Data for analysis –
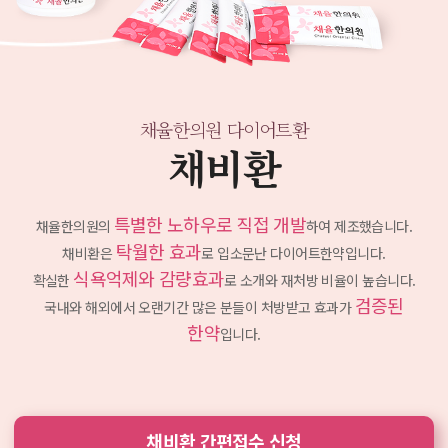
채율한의원 다이어트환
채비환
특별한 노하우로 직접 개발
채율한의원의
하여 제조했습니다.
탁월한 효과
채비환은
로 입소문난 다이어트한약입니다.
식욕억제와 감량효과
확실한
로 소개와 재처방 비율이 높습니다.
검증된
국내와 해외에서 오랜기간 많은 분들이 처방받고
효과가
한약
입니다.
채비환 간편접수 신청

What is needed – The entries above need to be repeated in full, word for word. Skip the images.

Solution below –
채율한의원 다이어트환
채비환
특별한 노하우로 직접 개발
채율한의원의
하여 제조했습니다.
탁월한 효과
채비환은
로 입소문난 다이어트한약입니다.
식욕억제와 감량효과
확실한
로 소개와 재처방 비율이 높습니다.
검증된
국내와 해외에서 오랜기간 많은 분들이 처방받고
효과가
한약
입니다.
채비환 간편접수 신청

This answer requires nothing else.